4. At that October 2019 preliminary hearing, a specific issue to be determined today was
said to be “did the provisions of TUPE… apply to the claimant’s employment with
HMV retail limited? That wording was a little nebulous (and, at that stage, the
claimant’s case under TUPE was still unclear).
5. However, at today's hearing, the representatives helpfully clarified and agreed the
following points, and issues for determination:
a. There had been a TUPE transfer of all HMV's staff working at the Stevenage
store to the respondent (which was incorporated on 4 January 2019) on 5
February 2019.
b. The claimant was not in fact still assigned to the undertaking which transferred
at the point of transfer, because of his dismissal by HMV on 24 January 2019.

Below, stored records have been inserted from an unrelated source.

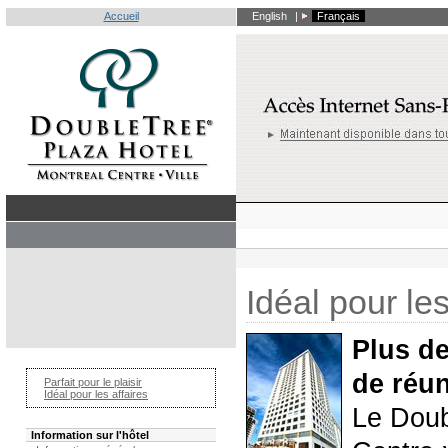
Accueil
English
|
Français
Idéal pour les
Plus de
de réu
Parfait pour le plaisir
Idéal pour les affaires
Le Doub
Information sur l'hôtel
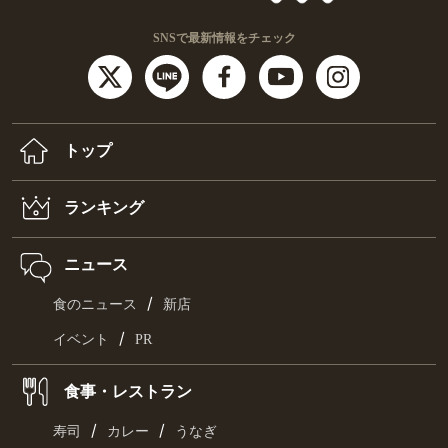
SNSで最新情報をチェック
トップ
ランキング
ニュース
/
食のニュース
新店
/
イベント
PR
食事・レストラン
/
/
寿司
カレー
うなぎ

(Otherwise, he would also have transferred.)
c. The claimant should be deemed as having been assigned to that undertaking
pursuant to regulation 7(1) of the TUPE regulations if the sole or principal
reason for his dismissal by HMV was the transfer.
d. In such circumstances, the dismissal would be automatically unfair.

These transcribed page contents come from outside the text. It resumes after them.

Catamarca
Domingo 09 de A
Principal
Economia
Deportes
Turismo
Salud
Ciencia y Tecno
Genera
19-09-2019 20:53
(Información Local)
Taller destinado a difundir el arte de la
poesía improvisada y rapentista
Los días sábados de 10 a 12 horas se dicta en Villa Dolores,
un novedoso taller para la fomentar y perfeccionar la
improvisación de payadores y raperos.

e. Hence the claim stood or fell on the issue of what was the sole or principal
reason for the claimant’s dismissal. If it was not the reason proscribed by
regulation 7(1) of TUPE, the claim must be dismissed for want of reasonable
prospects of success. Otherwise, the claim could proceed against the
respondent as transferee.
6. The claimant had previously raised arguments at the 2019 preliminary hearings in
relation to his appeal and certain pension payments. Mr Isaacs clarified that these
arguments were not pursued, in the light of the content of the witness statement of
Ms Breslin.
7. I was referred to various pages in a bundle comprising some 222 pages. I also heard
evidence from the claimant, Caroline Bartlett (HR manager of the respondent) and
Kathleen Breslin (Head of HR). Mr Butler, the ‘decision maker’ referred to below, did
not give evidence. He left the respondent’s employment some time ago.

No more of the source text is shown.